Pascual en ningún momento le recriminó lo ocurrido, ni tampoco haber sido la causa de la muerte de Taoro, pero lo envió a Gorea. Nunca supo si lo hizo a modo de castigo o, simplemente, para distraer su alma atormentada o para que viera con sus propios ojos el negocio que les proporcionaba miles de escudos sin moverse de la hacienda y que algún día sería suyo. Nunca debió hacerlo. Tuvo ganas de vomitar al contemplar a cientos de seres humanos hacinados en la llamada «casa de esclavos», construida por un holandés, los hombres separados de las mujeres, y estas de sus hijos. Sintió lástima y rabia por aquellos seres incapaces de comprender lo que les ocurría y miraban sin ver; aterrorizados, muertos en vida. Pero enseguida perdió la decencia; entró en el juego, palpó los cuerpos desnudos, examinó las dentaduras y pujó por ellos como si fueran animales, como si estuviera en una feria de ganado, cuando acompañaba al padre en busca de ovejas o de un buen semental. Regresó a Tenerife con Aminata, una joven wolof de extraordinaria belleza, cuya compra disputó a un portugués y por la que estuvieron a punto de llegar a las manos. Fue un tremendo error. Se dijo que sería un regalo para su mujer para cuando de nuevo volvieran a estar juntos, pero no tardó en utilizarla, al igual que utilizaba a Inexa, cuando el deseo lo ahogaba y le hacía perder la razón. Sentía que estaba traicionando a Itahisa cada vez que se encamaba con la esclava, pero la pesadumbre era más fuerte que la cordura, y aquella era la única manera que conocía de apaciguar su angustia.
—Señor…
Julián estuvo a punto de sacar la espada y enfrentarse al temerario que se atrevía a perturbar sus cavilaciones.
—Señor, ya es muy tarde.
Esbozó una mueca al reconocer a Ximeno, su sombra, siempre vigilante.

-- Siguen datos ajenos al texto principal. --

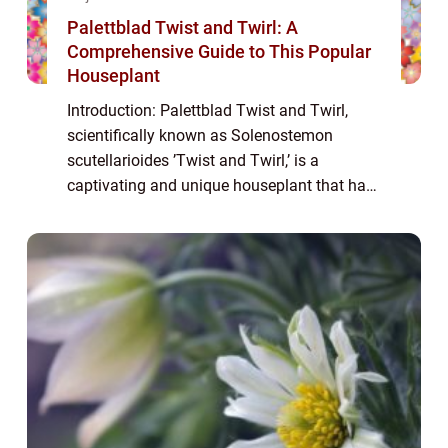
Palettblad Twist and Twirl: A
Comprehensive Guide to This Popular
Houseplant
Introduction: Palettblad Twist and Twirl,
scientifically known as Solenostemon
scutellarioides ’Twist and Twirl,’ is a
captivating and unique houseplant that has
gained immense popularity among plant
enthusiasts. Its delicate, frilly leav...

—Olvidaba que tú no descansas si yo no lo hago, mi fiel amigo —dijo asiéndolo con familiaridad por un brazo—. Vayámonos pues a dormir, a ver si mañana tenemos la suerte de dar con el malnacido que ha intentado arruinarme.
La jornada había sido ajetreada, estaba cansado y, por una vez, se durmió en cuanto se metió en la cama.